That's the thing, though. There is no political will. Too many vested interests. But there's some questions that need asking about the defence spend.

There are dozens of bases which, militarily, are no longer required. The sensible thing would be to close them. But politicians don't have to nuts to see bases in their own constituencies/states close down because that will adversely affect the local economy. Quit building ships and aircraft that the Defence Department/US Coastguard hasn't asked for and doesn't need. Politicians often introduce such items into appropriations bills to protect the shipbuilders and aircraft manufacturers in their home states. Overseas bases. There's no reason why the US needs their own bases in overseas countries. They can often share local facilities. There's no reason the RAF and USAF can't work together on the same base in the UK, for example. It'd be less expensive long term and it would enhance cross operations. Make the host country pay their fair share too.

Strategic nuclear weapons. Does the US still need to operate a triad ? An effective deterrent could be maintained by concentrating on USN SSBN submarines and phasing out land based missiles and the B52/B2 fleet. And why so many nuclear bombs and warheads ? Do we really need to nuke Moscow 30 times over ? With the Brits and the French adding in another few for good measure ?

High tech items. You'd have to be an incurable optimist to think they'd come in on budget and on time. And that they'd actually work as intended. The Littoral Combat Ship is an example of things going badly, same with the Zumwalt class. Then you've got the F-35 a similar story, massive cost overruns and delays. The overruns on that project alone probably exceed the whole European annual defence budget. Design and manufacture is hopelessly inefficient, no matter the weapons system. It's often spread out over tens of states, with hundreds of suppliers, so that each congressman can say that they've got their state a bite of the cherry. So wasteful.

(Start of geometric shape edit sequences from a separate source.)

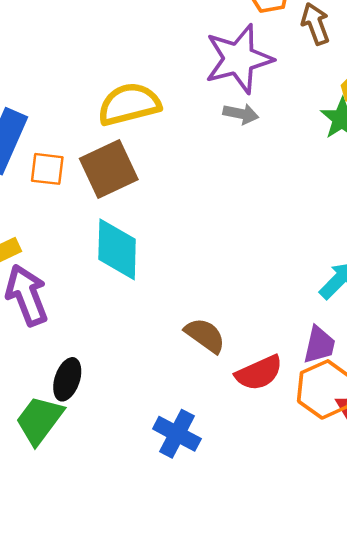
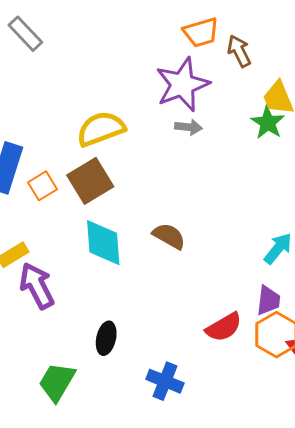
orange square: (47, 169) -> (42, 186), turned -32
brown semicircle: (205, 335) -> (169, 236), moved
black ellipse: (67, 379) -> (106, 338), moved

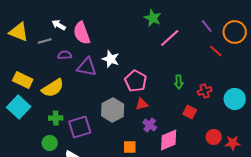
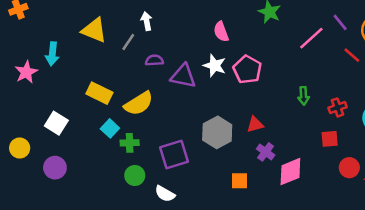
white arrow: (59, 25) -> (147, 21), turned 48
pink semicircle: (82, 33) -> (221, 32), moved, size x0.7
pink line: (170, 38) -> (311, 38), moved
gray line: (45, 41) -> (128, 42), turned -40
pink pentagon: (136, 81) -> (247, 70), moved
cyan square: (19, 107) -> (110, 128), moved, size x0.6
red square: (190, 112) -> (330, 139), moved, turned -32
green cross: (56, 118) -> (130, 143), moved

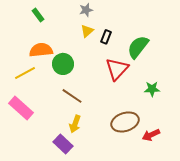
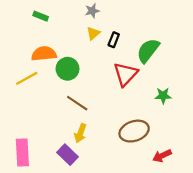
green rectangle: (38, 15) -> (41, 16), turned -32
pink rectangle: (21, 108) -> (22, 153), moved, turned 45
red arrow: (151, 135) -> (162, 156), moved

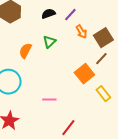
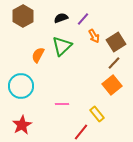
green triangle: (49, 42) -> (62, 46), size x1.5
orange square: (84, 74) -> (112, 85), moved
yellow rectangle: (103, 94) -> (97, 114), moved

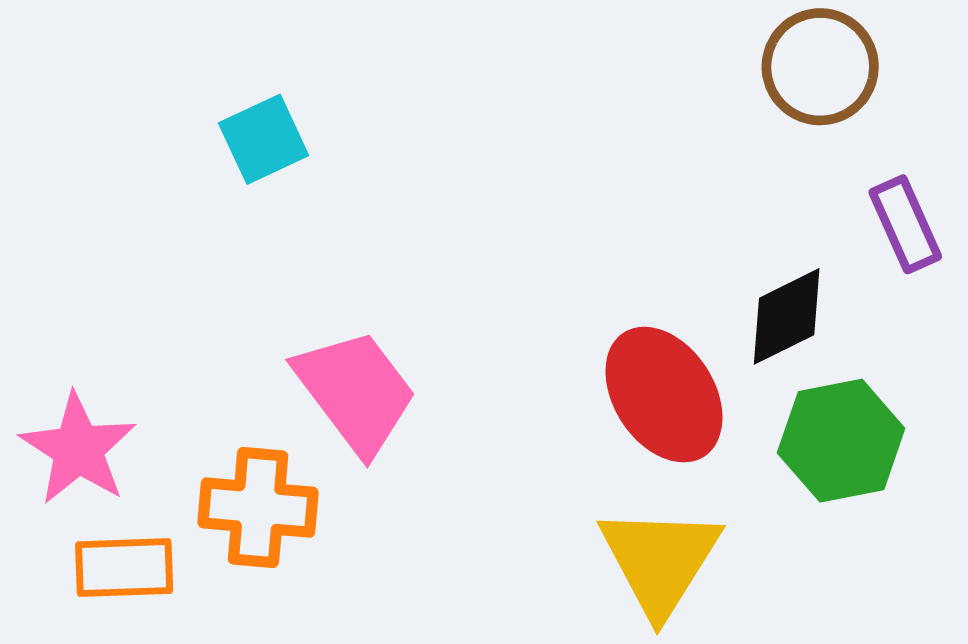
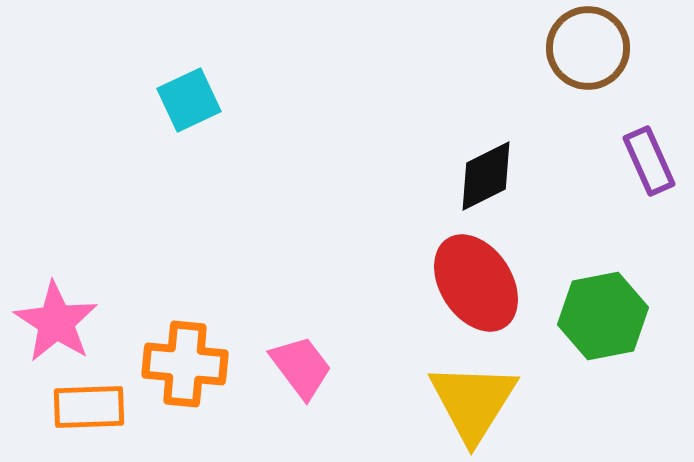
black diamond: (787, 316) -> (486, 176), moved
pink trapezoid: (356, 392) -> (301, 367), moved, size x0.7

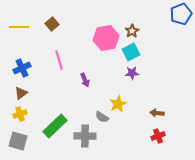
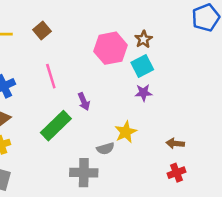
gray semicircle: (102, 117) -> (105, 148), turned -48
green rectangle: (55, 126) -> (56, 126), moved

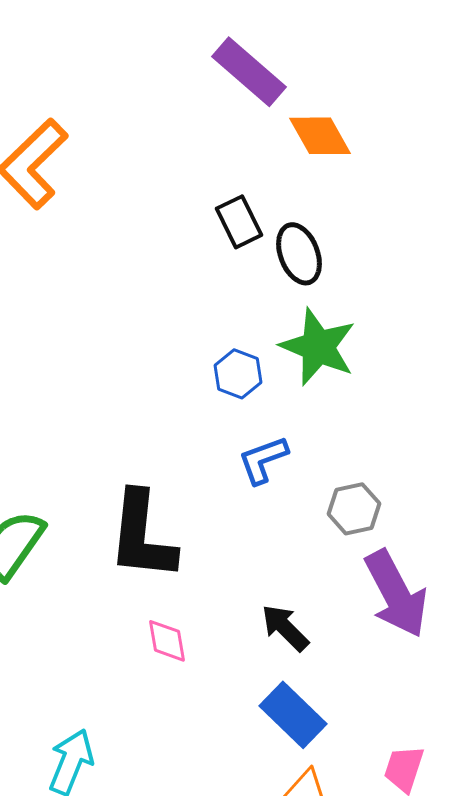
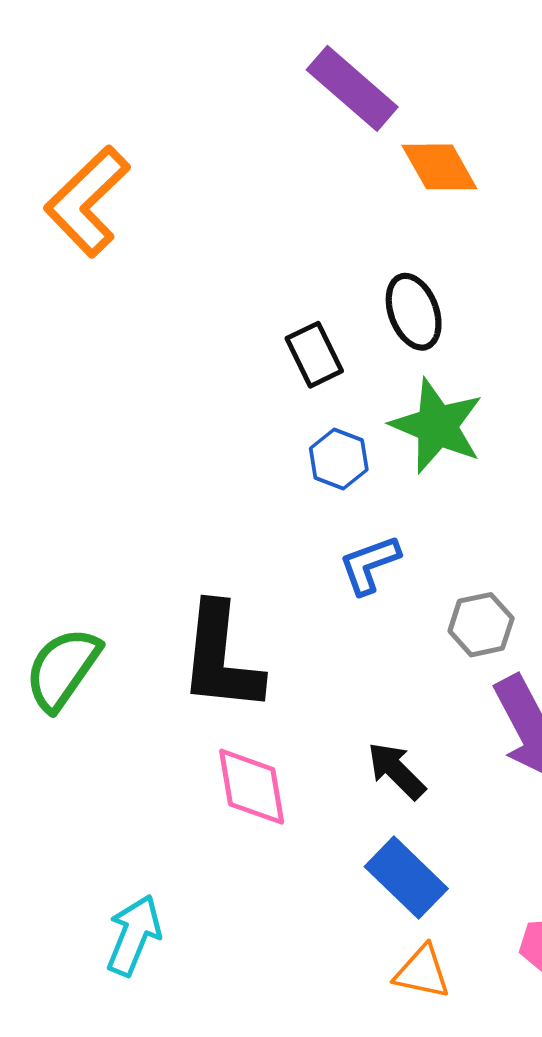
black rectangle: (239, 222) -> (314, 355), moved
pink diamond: (167, 641) -> (252, 787), size x1.5

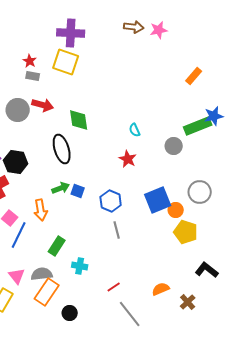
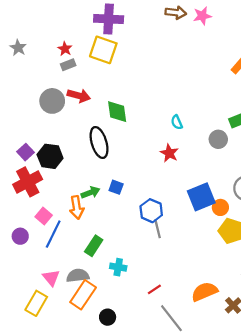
gray rectangle: (33, 76) -> (68, 65), turned -32
green arrow: (61, 188) -> (91, 193), moved
blue hexagon: (111, 201) -> (151, 211), moved
orange semicircle: (161, 289) -> (204, 292), size x1.4

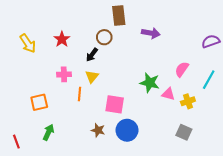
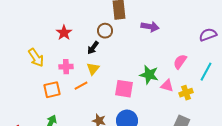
yellow arrow: (28, 43) -> (36, 58), moved
orange line: (79, 94) -> (81, 86), turned 56
orange square: (39, 102) -> (52, 90), moved
pink square: (115, 104) -> (124, 89), moved

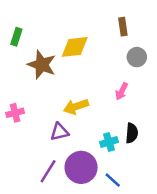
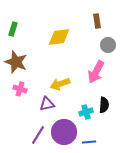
brown star: (42, 65) -> (16, 62), moved
pink arrow: (122, 91) -> (96, 72), size x1.6
pink cross: (15, 113) -> (20, 89), moved, turned 32
blue line: (113, 180) -> (89, 142), turned -48

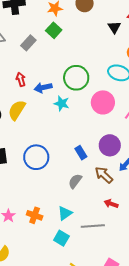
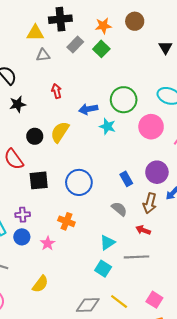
gray rectangle: (28, 43) -> (75, 45), moved
red arrow: (21, 79) -> (57, 91), moved
brown arrow: (104, 175) -> (150, 203), turned -120
gray semicircle: (75, 181) -> (119, 209), turned 91
red arrow: (111, 204) -> (143, 230), moved
orange cross: (35, 215) -> (66, 221), moved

That's what they're ordering now. But I bet the Pentagon hasn't a clue what it's even got in inventory today, by way of ammunition, weapons and other items. So it continues on auto pilot, ordering items it doesn't need while those items in stores fall out of date and become ineffective. Accounts go unaudited for fear of upsetting suppliers & fraud and waste are rampant. And there's little penalty for fraud because some of the fraudsters are the biggest American defence contractors ... yet the orders keep on rolling in.

I don't know if you could halve the budget.

But you could sure put a dent in it and we'd still sleep soundly in our beds.